Due giorni dopo la sua inaugurazione nel 1993, Bill Clinton impedì ad alti incaricati dal lasciare l’incarico e poi, in qualsiasi momento dei cinque anni successivi, fare lobbying sugli ex colleghi nell’ agenzia in cui aveva lavorato. Egli ha revocato l’ordinanza un mese prima di lasciare l’ufficio, poichè gli assistenti lamentavano la difficoltà di trovare lavoro.
L’ordinanza di Obama si applica più in generale a "ogni persona in ogni agenzia esecutiva", impedendo loro di lasciare l’incarico e poi fare azione di lobbying su qualsiasi altro ufficiale del ramo esecutivo o alto funzionario incaricato per il resto del suo mandato. La regola impedisce anche ai nuovi funzionari dal fare policy in merito a qualsiasi questione che riguardi i loro ex datori di lavoro o clienti per un periodo di due anni, o dal lavorare in un’agenzia che ha fatto lobbying negli ultimi due anni. "Non dovremmo mai dimenticare che siamo qui come dipendenti pubblici ", ha detto Obama.
Le osservazioni di Obama hanno suscitato critiche da parte del Comitato Nazionale Repubblicano, il quale ha osservato che Obama ha nominato William J. Lynn III, un ex lobbista Raytheon, come vice-segretario della difesa. Le relazioni sul lobbying depositate da Raytheon al Senato affermano che Lynn ha fatto parte di un gruppo che esercitò azione di lobbying sul Congresso e il Pentagono nel 2007 e nel 2008. I funzionari della Casa Bianca non hanno risposto alle richieste di commento.

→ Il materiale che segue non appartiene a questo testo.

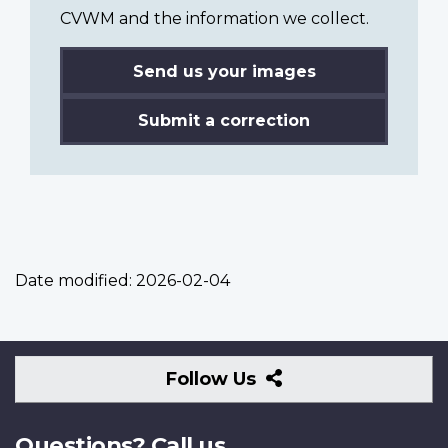
CVWM and the information we collect.
Send us your images
Submit a correction
Date modified:
2026-02-04
Follow
Follow Us
Us
Questions? Call us.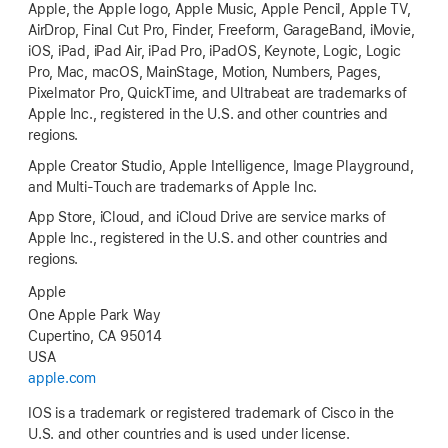
Apple, the Apple logo, Apple Music, Apple Pencil, Apple TV,
AirDrop, Final Cut Pro, Finder, Freeform, GarageBand, iMovie,
iOS, iPad, iPad Air, iPad Pro, iPadOS, Keynote, Logic, Logic
Pro, Mac, macOS, MainStage, Motion, Numbers, Pages,
Pixelmator Pro, QuickTime, and Ultrabeat are trademarks of
Apple Inc., registered in the U.S. and other countries and
regions.
Apple Creator Studio, Apple Intelligence, Image Playground,
and Multi-Touch are trademarks of Apple Inc.
App Store, iCloud, and iCloud Drive are service marks of
Apple Inc., registered in the U.S. and other countries and
regions.
Apple
One Apple Park Way
Cupertino, CA 95014
USA
apple.com
IOS is a trademark or registered trademark of Cisco in the
U.S. and other countries and is used under license.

In un’altra ordinanza, Obama ha autorizzato una maggiore apertura dei documenti presidenziali, in seguito alla decisione del Congresso di un periodo di attesa di cinque anni dopo che qualsiasi presidente lascia l’incarico. L’ordinanza consente un riesame da parte della procura generale e del Counsel of claims della Casa Bianca nel caso in cui le informazioni debbano essere trattenute secondo la dottrina dell’ "executive privilege ". Inoltre lascia la decisione finale nelle mani del presidente in carica – e non dell’ex presidente, come previsto in un’ordinanza di Bush del 2001.
Anne Weismann, consulente dell’organizzazione no-profit Citizens for Ethics and Responsibility di Washington, ha detto che l’ordinanza segnala "un ritorno allo Stato di diritto" e al rispetto dei termini che il Congresso originariamente indicò nel Presidential Records Act.